» **Dataset excerpts**:

________________

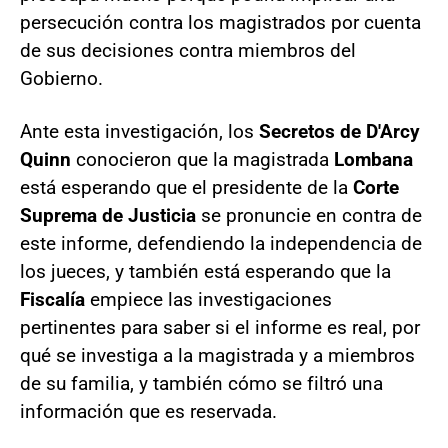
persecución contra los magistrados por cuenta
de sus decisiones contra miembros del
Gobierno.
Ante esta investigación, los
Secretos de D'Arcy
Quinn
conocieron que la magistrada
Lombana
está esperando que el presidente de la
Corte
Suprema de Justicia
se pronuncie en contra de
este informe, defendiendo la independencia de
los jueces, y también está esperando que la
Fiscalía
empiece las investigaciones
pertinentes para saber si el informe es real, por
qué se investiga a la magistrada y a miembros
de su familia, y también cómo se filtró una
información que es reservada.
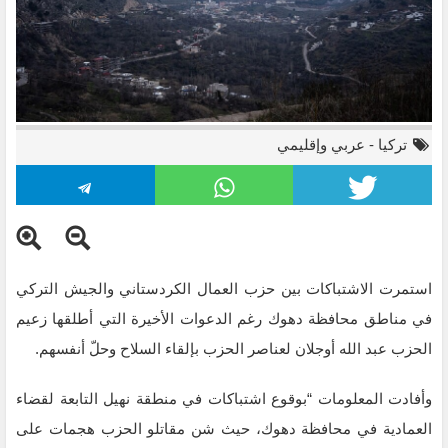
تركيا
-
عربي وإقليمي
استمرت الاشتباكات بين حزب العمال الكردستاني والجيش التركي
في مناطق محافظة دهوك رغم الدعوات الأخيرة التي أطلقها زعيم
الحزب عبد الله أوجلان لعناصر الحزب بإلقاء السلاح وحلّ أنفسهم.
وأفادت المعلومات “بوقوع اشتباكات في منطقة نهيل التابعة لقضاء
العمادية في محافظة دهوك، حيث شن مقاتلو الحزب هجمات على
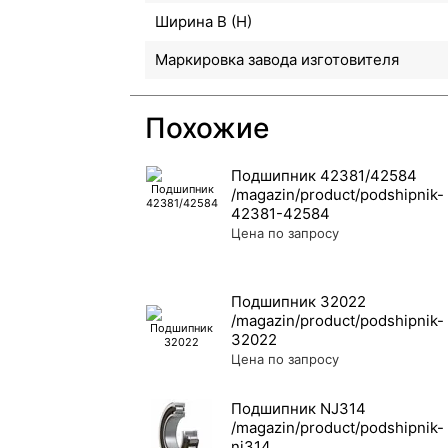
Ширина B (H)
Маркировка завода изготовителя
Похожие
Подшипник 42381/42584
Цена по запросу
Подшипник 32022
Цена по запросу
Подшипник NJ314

________________

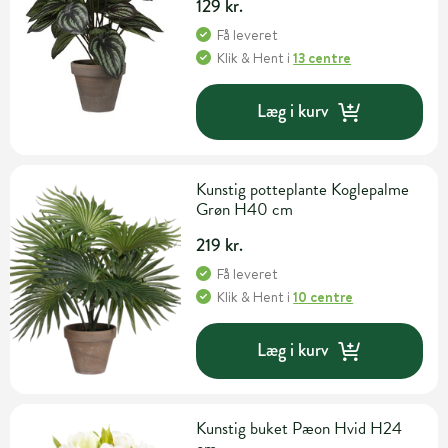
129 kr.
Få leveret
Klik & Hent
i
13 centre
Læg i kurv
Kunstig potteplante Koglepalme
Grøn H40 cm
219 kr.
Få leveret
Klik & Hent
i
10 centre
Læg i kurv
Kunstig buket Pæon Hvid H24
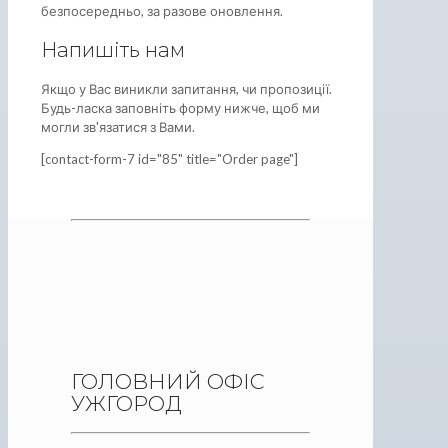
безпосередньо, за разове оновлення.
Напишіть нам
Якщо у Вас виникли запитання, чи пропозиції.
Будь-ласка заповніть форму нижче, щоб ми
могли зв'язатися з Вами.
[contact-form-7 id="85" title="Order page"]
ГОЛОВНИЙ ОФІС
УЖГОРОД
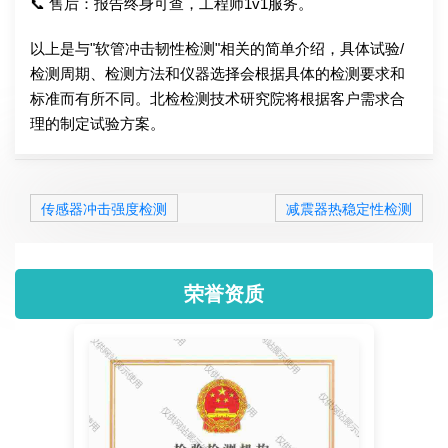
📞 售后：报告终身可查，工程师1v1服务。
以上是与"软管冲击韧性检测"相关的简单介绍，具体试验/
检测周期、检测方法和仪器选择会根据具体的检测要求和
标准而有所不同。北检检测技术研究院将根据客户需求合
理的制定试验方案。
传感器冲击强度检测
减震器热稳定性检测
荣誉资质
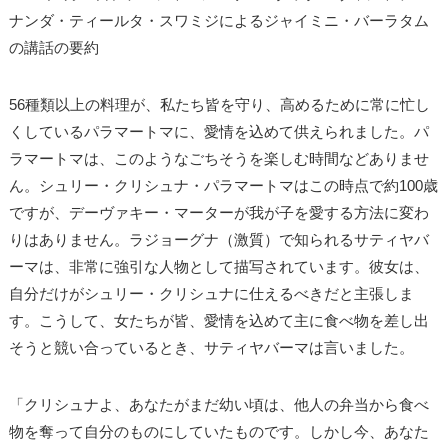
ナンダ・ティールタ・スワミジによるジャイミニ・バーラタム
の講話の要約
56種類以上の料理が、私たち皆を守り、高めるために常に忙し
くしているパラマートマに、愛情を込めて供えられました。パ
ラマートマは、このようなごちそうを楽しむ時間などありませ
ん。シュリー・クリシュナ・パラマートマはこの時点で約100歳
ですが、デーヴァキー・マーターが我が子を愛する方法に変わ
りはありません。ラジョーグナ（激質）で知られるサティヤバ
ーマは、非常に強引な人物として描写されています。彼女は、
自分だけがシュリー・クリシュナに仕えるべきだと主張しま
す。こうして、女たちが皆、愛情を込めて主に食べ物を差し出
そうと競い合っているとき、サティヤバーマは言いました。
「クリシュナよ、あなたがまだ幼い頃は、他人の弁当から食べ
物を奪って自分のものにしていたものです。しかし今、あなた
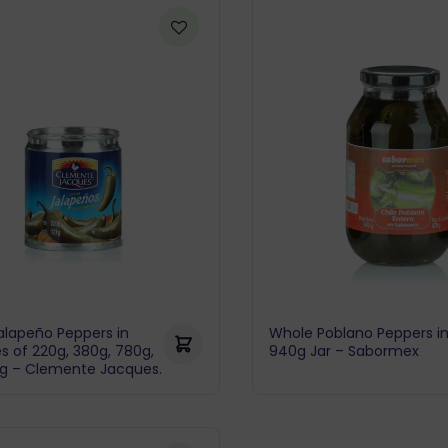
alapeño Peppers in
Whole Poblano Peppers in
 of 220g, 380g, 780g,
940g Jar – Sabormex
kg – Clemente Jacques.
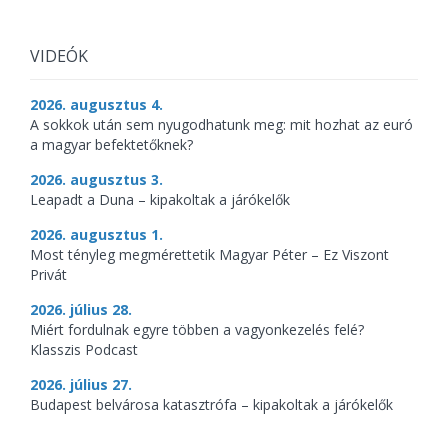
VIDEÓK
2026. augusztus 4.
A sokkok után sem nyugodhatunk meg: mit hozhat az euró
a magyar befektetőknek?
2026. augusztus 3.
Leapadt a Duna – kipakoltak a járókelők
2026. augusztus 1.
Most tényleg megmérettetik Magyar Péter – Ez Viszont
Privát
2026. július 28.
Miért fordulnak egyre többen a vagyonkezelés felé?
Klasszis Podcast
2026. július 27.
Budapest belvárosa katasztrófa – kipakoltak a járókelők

________________

» **Instructions for the task**: Give the number of lines in the listing that hold the word "esperando", with no other words.

» **Solution to this problem**: 2